El Capitan Foods hero image

El Capitan Foods

Custom MCU control rigs for an old tortilla-chip production line

Overview

El Capitan Foods

Custom MCU control rigs for an old tortilla-chip production line

A Summer and Fall at a small startup retrofitting an old tortilla-chip production line — cutting, baking, frying, seasoning, weighing, bagging — with custom microcontroller setups built on protoboards.

The work was hands-on: spot bottlenecks, poll the employees, understand the corresponding machine, design a device to address the problem, solder it together, and get it to behave on the line.

Design Room

I can't show show images from in the factory, but I can show my device development. This is my office. Also the conference room, kitchen, and occasionally bedroom. Startup, what can I say.

Retrofiting Equipment

Some setups interfacing PLC machinery, some were purely sensor driven.
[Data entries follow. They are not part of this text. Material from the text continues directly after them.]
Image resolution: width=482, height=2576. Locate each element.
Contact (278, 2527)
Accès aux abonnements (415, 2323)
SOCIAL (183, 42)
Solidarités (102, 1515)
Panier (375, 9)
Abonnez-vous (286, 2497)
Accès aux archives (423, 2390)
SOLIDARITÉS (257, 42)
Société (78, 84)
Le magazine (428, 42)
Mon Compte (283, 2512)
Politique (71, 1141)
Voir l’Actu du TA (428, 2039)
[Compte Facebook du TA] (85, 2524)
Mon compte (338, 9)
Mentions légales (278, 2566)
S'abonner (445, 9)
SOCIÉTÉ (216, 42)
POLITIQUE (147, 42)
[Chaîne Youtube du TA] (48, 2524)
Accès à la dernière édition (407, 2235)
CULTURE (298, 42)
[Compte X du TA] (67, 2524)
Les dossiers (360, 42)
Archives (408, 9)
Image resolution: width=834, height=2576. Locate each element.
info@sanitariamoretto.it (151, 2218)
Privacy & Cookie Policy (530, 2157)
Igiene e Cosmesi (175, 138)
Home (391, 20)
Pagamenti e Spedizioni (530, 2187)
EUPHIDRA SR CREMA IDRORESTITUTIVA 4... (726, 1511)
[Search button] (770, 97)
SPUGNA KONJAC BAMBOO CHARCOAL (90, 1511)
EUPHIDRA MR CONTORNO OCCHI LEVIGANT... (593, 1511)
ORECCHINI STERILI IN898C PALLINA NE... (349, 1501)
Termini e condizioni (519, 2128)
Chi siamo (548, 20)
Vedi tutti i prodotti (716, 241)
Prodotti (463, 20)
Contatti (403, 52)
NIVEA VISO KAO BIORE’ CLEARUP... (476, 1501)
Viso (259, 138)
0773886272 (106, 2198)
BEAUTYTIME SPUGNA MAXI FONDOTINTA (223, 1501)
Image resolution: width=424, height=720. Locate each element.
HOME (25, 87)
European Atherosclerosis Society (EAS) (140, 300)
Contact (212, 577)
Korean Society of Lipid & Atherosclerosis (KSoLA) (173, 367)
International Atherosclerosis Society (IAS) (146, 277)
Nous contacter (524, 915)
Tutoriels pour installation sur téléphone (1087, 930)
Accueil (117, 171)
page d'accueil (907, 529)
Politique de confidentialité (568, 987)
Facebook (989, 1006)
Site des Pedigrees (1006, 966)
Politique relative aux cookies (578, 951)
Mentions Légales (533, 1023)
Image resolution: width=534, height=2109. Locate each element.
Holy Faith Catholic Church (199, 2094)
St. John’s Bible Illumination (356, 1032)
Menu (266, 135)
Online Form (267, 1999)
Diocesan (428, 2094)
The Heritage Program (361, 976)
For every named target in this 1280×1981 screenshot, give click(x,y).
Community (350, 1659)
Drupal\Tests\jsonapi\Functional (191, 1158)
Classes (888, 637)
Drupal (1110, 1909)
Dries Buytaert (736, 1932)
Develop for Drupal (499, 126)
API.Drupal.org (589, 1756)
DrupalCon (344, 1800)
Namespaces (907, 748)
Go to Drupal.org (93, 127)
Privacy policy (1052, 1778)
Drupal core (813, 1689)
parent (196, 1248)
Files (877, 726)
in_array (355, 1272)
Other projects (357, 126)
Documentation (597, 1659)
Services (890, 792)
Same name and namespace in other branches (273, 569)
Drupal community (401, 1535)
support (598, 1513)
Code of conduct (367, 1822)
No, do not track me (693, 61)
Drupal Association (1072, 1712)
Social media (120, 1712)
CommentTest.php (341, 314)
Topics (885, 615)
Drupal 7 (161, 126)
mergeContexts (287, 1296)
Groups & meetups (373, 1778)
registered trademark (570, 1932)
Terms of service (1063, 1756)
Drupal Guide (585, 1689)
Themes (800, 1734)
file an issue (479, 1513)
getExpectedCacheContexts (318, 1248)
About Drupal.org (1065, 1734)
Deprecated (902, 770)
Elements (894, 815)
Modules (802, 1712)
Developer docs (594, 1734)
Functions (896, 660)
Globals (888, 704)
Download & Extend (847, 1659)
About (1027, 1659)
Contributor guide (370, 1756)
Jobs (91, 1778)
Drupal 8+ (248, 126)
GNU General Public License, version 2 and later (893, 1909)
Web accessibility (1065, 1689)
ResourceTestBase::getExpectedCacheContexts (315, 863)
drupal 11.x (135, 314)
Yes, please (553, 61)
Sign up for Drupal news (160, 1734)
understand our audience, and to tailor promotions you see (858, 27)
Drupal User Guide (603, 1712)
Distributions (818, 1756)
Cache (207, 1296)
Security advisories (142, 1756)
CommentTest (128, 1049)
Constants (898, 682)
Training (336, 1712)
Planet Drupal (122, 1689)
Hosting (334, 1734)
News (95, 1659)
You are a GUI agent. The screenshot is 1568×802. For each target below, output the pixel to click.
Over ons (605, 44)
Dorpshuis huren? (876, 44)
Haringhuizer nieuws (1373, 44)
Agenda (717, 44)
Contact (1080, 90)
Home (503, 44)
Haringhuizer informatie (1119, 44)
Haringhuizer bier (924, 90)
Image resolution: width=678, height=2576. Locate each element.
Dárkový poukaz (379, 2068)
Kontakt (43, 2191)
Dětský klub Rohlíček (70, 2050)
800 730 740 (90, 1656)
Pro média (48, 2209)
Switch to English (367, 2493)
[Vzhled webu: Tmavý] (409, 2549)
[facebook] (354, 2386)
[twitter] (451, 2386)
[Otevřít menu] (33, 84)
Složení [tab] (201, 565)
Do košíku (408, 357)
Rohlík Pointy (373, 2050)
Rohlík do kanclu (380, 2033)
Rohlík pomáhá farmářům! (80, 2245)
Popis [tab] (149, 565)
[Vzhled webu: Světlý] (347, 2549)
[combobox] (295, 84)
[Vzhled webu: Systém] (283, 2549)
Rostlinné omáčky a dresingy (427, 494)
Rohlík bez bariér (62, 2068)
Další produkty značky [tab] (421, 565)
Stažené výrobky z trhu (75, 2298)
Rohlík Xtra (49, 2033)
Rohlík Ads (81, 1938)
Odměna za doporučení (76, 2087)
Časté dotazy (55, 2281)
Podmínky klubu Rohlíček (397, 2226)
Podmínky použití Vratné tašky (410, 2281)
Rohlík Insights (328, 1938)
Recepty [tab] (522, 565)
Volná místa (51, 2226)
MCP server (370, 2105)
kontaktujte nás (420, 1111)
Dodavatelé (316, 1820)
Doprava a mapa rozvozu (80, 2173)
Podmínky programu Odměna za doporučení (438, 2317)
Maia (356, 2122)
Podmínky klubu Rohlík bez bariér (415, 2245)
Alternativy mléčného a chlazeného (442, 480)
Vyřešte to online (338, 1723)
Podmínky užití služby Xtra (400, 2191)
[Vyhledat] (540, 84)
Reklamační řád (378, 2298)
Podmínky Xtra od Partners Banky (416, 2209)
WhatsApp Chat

This image was the board I used control nitrogen flushing of the chip bags right before they were sealed by the bagging machine. It received feedback from an ultrasonic sensor and an inductive proximity switch and controlled a solenoid valve to coordinate bursts of pressurized nitrogen with the bagging machine.

Protoboards in production

The control rigs were custom MCU setups on protoboards — not pretty, but expected to run reliably in a real production environment. To the right is the board for the custom seasoning machine I built. Brushless smart motors, relay circuit, raspberry pi, numeric control pad.

An internship of getting my hands dirty: real machines, real soldering, real production constraints.